* _INFORMATION PROVIDED_:
[Start of Attachment]

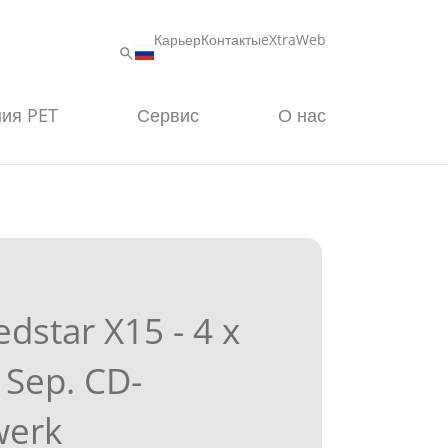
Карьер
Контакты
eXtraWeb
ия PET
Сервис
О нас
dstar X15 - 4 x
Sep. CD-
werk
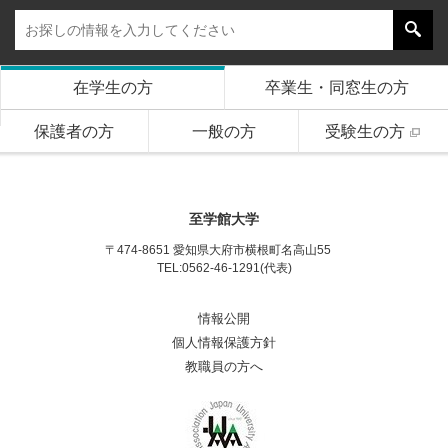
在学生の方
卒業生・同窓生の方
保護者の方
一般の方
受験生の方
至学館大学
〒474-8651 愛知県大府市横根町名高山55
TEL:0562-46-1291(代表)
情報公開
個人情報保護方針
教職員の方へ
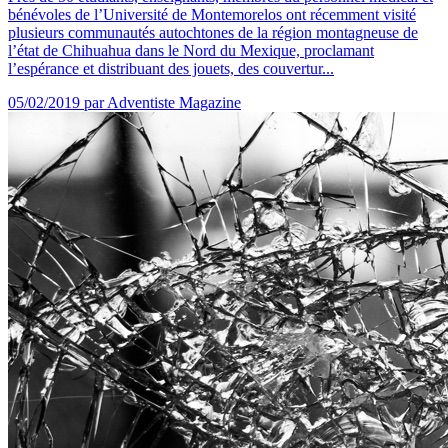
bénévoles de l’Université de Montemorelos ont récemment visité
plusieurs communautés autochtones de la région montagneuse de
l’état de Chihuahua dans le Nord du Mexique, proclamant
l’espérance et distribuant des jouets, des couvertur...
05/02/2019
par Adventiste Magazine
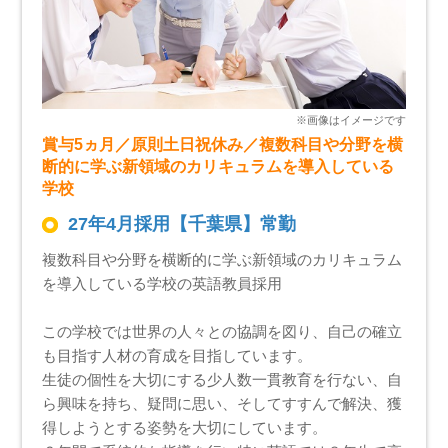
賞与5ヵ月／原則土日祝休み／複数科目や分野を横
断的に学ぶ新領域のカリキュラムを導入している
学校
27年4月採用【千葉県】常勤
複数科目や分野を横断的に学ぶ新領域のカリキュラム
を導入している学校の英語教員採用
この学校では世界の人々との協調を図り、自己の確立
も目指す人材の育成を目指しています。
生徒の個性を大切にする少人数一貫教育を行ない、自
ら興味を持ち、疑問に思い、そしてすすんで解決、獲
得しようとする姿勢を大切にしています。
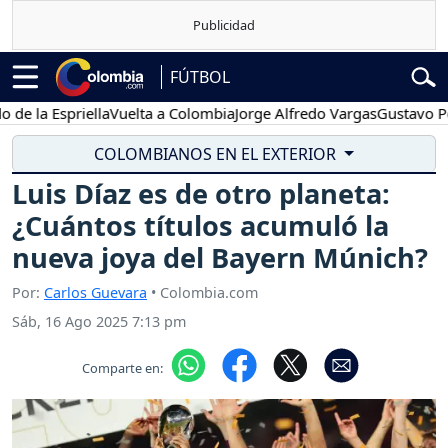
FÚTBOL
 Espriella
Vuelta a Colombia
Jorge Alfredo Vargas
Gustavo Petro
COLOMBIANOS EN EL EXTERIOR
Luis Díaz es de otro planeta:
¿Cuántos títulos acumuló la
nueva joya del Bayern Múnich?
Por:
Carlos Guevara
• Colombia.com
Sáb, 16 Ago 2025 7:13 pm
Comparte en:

[End of Attachment]
[Start of Attachment]

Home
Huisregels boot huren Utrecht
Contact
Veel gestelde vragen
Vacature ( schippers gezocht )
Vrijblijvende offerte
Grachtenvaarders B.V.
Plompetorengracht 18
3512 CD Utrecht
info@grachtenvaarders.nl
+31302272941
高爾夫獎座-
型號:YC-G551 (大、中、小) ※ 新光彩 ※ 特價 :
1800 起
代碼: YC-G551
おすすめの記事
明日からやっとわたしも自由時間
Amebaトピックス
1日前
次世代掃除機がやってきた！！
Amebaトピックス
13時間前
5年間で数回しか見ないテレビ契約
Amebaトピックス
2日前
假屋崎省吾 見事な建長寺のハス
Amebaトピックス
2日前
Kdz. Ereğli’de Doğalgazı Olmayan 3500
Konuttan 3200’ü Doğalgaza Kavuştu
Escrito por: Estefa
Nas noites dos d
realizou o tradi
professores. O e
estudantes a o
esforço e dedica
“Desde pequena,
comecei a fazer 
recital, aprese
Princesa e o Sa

[End of Attachment]
[Start of Attachment]

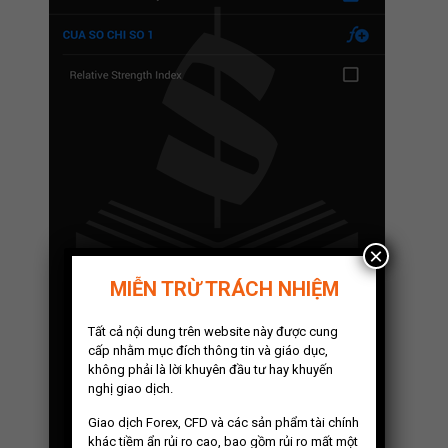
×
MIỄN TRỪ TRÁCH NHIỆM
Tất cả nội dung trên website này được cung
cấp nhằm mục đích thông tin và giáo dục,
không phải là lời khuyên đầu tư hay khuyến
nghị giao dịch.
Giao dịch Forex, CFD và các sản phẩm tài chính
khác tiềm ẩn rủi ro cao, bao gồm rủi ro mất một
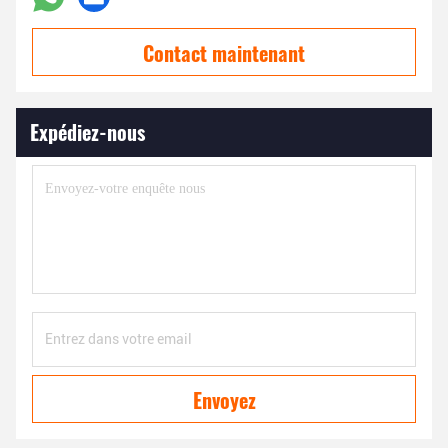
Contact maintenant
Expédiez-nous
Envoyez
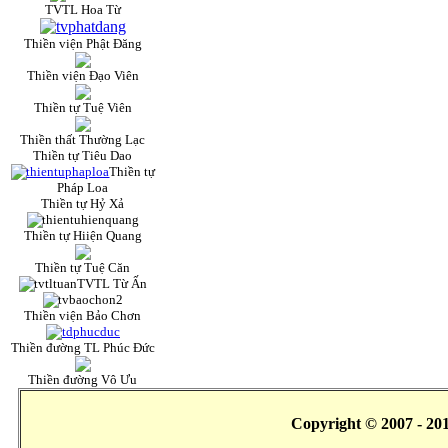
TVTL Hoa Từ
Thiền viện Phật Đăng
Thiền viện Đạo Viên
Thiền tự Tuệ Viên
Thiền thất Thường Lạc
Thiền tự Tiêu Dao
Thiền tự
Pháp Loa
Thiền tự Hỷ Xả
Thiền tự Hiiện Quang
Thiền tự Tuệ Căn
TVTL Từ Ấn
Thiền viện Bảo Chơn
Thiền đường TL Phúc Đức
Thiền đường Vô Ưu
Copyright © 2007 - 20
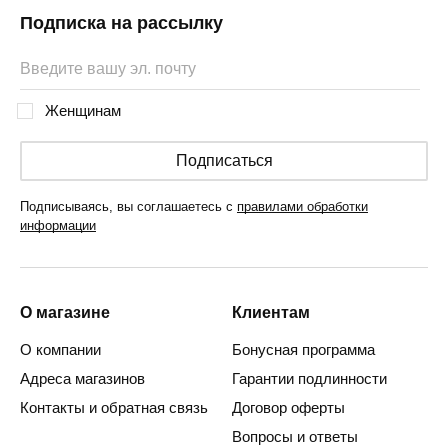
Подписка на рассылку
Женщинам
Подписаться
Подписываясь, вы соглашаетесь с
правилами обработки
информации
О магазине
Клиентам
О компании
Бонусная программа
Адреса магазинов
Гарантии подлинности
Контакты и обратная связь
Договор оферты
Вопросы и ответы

[End of Attachment]

* _YOUR GOAL_: Every line above with the string "Контакты" in it should be copied into the answer.

* _ANSWER BOX_:
Контакты
Контакты и обратная связь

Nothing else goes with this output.